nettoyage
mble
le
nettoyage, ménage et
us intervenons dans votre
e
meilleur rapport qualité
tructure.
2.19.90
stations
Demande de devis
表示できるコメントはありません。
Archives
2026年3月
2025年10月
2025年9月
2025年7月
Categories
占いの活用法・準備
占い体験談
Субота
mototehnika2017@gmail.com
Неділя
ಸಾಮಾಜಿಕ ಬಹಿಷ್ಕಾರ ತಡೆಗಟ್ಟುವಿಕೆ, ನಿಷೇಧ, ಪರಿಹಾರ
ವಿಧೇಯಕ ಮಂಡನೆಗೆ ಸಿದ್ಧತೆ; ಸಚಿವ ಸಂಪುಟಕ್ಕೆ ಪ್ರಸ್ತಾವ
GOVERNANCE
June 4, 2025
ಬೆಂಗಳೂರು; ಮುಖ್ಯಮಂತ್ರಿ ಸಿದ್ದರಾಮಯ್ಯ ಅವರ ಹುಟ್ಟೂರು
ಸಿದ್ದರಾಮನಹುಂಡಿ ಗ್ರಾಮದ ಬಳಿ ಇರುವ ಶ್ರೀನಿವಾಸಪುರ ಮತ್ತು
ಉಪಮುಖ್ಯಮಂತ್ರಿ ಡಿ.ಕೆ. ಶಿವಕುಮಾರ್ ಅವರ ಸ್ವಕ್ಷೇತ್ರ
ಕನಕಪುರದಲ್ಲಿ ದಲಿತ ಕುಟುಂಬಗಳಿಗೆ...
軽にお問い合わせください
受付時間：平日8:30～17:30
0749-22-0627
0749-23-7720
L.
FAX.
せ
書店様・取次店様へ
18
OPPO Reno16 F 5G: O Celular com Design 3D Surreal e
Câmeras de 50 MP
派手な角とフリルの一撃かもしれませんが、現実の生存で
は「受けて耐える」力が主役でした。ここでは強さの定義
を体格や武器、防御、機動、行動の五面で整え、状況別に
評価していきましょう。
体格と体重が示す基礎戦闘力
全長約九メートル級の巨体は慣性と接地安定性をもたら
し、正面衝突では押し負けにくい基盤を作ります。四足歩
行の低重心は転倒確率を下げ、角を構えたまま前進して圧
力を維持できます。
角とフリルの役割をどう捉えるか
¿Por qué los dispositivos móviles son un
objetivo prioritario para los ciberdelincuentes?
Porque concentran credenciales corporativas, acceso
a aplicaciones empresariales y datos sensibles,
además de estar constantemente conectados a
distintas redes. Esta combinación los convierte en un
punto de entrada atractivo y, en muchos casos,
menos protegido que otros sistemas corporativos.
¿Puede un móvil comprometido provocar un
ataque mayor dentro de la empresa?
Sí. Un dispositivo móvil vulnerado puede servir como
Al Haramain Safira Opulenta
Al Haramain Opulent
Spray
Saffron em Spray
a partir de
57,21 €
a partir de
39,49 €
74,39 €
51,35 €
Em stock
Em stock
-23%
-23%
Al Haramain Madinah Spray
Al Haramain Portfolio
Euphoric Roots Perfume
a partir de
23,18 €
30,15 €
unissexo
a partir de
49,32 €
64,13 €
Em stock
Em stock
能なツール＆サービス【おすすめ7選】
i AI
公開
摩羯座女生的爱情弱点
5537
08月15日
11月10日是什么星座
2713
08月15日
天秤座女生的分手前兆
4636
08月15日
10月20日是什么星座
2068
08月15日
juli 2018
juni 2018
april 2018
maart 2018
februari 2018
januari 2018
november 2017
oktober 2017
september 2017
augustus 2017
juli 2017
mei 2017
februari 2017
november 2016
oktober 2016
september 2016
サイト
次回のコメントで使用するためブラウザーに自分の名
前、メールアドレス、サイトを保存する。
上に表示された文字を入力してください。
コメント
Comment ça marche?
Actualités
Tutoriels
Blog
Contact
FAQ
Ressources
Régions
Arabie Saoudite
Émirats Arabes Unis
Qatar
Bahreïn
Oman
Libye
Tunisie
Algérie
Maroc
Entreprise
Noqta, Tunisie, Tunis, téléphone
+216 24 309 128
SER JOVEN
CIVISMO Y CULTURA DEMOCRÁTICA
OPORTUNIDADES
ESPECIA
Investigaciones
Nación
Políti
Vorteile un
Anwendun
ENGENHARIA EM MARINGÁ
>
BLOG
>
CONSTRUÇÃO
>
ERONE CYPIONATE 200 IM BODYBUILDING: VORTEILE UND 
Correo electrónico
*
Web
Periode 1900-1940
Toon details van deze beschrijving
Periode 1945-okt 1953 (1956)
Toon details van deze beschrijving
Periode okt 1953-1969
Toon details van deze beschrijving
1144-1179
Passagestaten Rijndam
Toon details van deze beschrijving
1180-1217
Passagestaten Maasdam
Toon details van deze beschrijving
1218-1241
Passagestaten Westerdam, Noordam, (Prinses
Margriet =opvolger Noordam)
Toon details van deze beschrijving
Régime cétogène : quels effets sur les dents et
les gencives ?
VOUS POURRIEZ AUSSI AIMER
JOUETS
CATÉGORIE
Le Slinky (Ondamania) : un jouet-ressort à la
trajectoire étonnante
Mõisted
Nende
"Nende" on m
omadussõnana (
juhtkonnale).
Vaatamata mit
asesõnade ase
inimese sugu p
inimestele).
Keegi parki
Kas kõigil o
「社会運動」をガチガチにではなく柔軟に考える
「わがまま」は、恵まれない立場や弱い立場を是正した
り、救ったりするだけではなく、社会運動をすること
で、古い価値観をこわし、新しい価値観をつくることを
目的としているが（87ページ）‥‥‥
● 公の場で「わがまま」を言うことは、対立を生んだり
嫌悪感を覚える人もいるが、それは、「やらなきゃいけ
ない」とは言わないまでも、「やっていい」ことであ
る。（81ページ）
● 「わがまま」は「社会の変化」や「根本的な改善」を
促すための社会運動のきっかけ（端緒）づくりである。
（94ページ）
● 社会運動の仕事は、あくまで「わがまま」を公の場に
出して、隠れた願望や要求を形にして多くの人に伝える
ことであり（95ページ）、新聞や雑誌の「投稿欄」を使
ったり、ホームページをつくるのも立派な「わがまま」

══════════════════════════════

● What the exercise asks
The answer must be every record above, repeated exactly as written.

● The answer
nettoyage
mble
le
nettoyage, ménage et
us intervenons dans votre
e
meilleur rapport qualité
tructure.
2.19.90
stations
Demande de devis
表示できるコメントはありません。
Archives
2026年3月
2025年10月
2025年9月
2025年7月
Categories
占いの活用法・準備
占い体験談
Субота
mototehnika2017@gmail.com
Неділя
ಸಾಮಾಜಿಕ ಬಹಿಷ್ಕಾರ ತಡೆಗಟ್ಟುವಿಕೆ, ನಿಷೇಧ, ಪರಿಹಾರ
ವಿಧೇಯಕ ಮಂಡನೆಗೆ ಸಿದ್ಧತೆ; ಸಚಿವ ಸಂಪುಟಕ್ಕೆ ಪ್ರಸ್ತಾವ
GOVERNANCE
June 4, 2025
ಬೆಂಗಳೂರು; ಮುಖ್ಯಮಂತ್ರಿ ಸಿದ್ದರಾಮಯ್ಯ ಅವರ ಹುಟ್ಟೂರು
ಸಿದ್ದರಾಮನಹುಂಡಿ ಗ್ರಾಮದ ಬಳಿ ಇರುವ ಶ್ರೀನಿವಾಸಪುರ ಮತ್ತು
ಉಪಮುಖ್ಯಮಂತ್ರಿ ಡಿ.ಕೆ. ಶಿವಕುಮಾರ್ ಅವರ ಸ್ವಕ್ಷೇತ್ರ
ಕನಕಪುರದಲ್ಲಿ ದಲಿತ ಕುಟುಂಬಗಳಿಗೆ...
軽にお問い合わせください
受付時間：平日8:30～17:30
0749-22-0627
0749-23-7720
L.
FAX.
せ
書店様・取次店様へ
18
OPPO Reno16 F 5G: O Celular com Design 3D Surreal e
Câmeras de 50 MP
派手な角とフリルの一撃かもしれませんが、現実の生存で
は「受けて耐える」力が主役でした。ここでは強さの定義
を体格や武器、防御、機動、行動の五面で整え、状況別に
評価していきましょう。
体格と体重が示す基礎戦闘力
全長約九メートル級の巨体は慣性と接地安定性をもたら
し、正面衝突では押し負けにくい基盤を作ります。四足歩
行の低重心は転倒確率を下げ、角を構えたまま前進して圧
力を維持できます。
角とフリルの役割をどう捉えるか
¿Por qué los dispositivos móviles son un
objetivo prioritario para los ciberdelincuentes?
Porque concentran credenciales corporativas, acceso
a aplicaciones empresariales y datos sensibles,
además de estar constantemente conectados a
distintas redes. Esta combinación los convierte en un
punto de entrada atractivo y, en muchos casos,
menos protegido que otros sistemas corporativos.
¿Puede un móvil comprometido provocar un
ataque mayor dentro de la empresa?
Sí. Un dispositivo móvil vulnerado puede servir como
Al Haramain Safira Opulenta
Al Haramain Opulent
Spray
Saffron em Spray
a partir de
57,21 €
a partir de
39,49 €
74,39 €
51,35 €
Em stock
Em stock
-23%
-23%
Al Haramain Madinah Spray
Al Haramain Portfolio
Euphoric Roots Perfume
a partir de
23,18 €
30,15 €
unissexo
a partir de
49,32 €
64,13 €
Em stock
Em stock
能なツール＆サービス【おすすめ7選】
i AI
公開
摩羯座女生的爱情弱点
5537
08月15日
11月10日是什么星座
2713
08月15日
天秤座女生的分手前兆
4636
08月15日
10月20日是什么星座
2068
08月15日
juli 2018
juni 2018
april 2018
maart 2018
februari 2018
januari 2018
november 2017
oktober 2017
september 2017
augustus 2017
juli 2017
mei 2017
februari 2017
november 2016
oktober 2016
september 2016
サイト
次回のコメントで使用するためブラウザーに自分の名
前、メールアドレス、サイトを保存する。
上に表示された文字を入力してください。
コメント
Comment ça marche?
Actualités
Tutoriels
Blog
Contact
FAQ
Ressources
Régions
Arabie Saoudite
Émirats Arabes Unis
Qatar
Bahreïn
Oman
Libye
Tunisie
Algérie
Maroc
Entreprise
Noqta, Tunisie, Tunis, téléphone
+216 24 309 128
SER JOVEN
CIVISMO Y CULTURA DEMOCRÁTICA
OPORTUNIDADES
ESPECIA
Investigaciones
Nación
Políti
Vorteile un
Anwendun
ENGENHARIA EM MARINGÁ
>
BLOG
>
CONSTRUÇÃO
>
ERONE CYPIONATE 200 IM BODYBUILDING: VORTEILE UND 
Correo electrónico
*
Web
Periode 1900-1940
Toon details van deze beschrijving
Periode 1945-okt 1953 (1956)
Toon details van deze beschrijving
Periode okt 1953-1969
Toon details van deze beschrijving
1144-1179
Passagestaten Rijndam
Toon details van deze beschrijving
1180-1217
Passagestaten Maasdam
Toon details van deze beschrijving
1218-1241
Passagestaten Westerdam, Noordam, (Prinses
Margriet =opvolger Noordam)
Toon details van deze beschrijving
Régime cétogène : quels effets sur les dents et
les gencives ?
VOUS POURRIEZ AUSSI AIMER
JOUETS
CATÉGORIE
Le Slinky (Ondamania) : un jouet-ressort à la
trajectoire étonnante
Mõisted
Nende
"Nende" on m
omadussõnana (
juhtkonnale).
Vaatamata mit
asesõnade ase
inimese sugu p
inimestele).
Keegi parki
Kas kõigil o
「社会運動」をガチガチにではなく柔軟に考える
「わがまま」は、恵まれない立場や弱い立場を是正した
り、救ったりするだけではなく、社会運動をすること
で、古い価値観をこわし、新しい価値観をつくることを
目的としているが（87ページ）‥‥‥
● 公の場で「わがまま」を言うことは、対立を生んだり
嫌悪感を覚える人もいるが、それは、「やらなきゃいけ
ない」とは言わないまでも、「やっていい」ことであ
る。（81ページ）
● 「わがまま」は「社会の変化」や「根本的な改善」を
促すための社会運動のきっかけ（端緒）づくりである。
（94ページ）
● 社会運動の仕事は、あくまで「わがまま」を公の場に
出して、隠れた願望や要求を形にして多くの人に伝える
ことであり（95ページ）、新聞や雑誌の「投稿欄」を使
ったり、ホームページをつくるのも立派な「わがまま」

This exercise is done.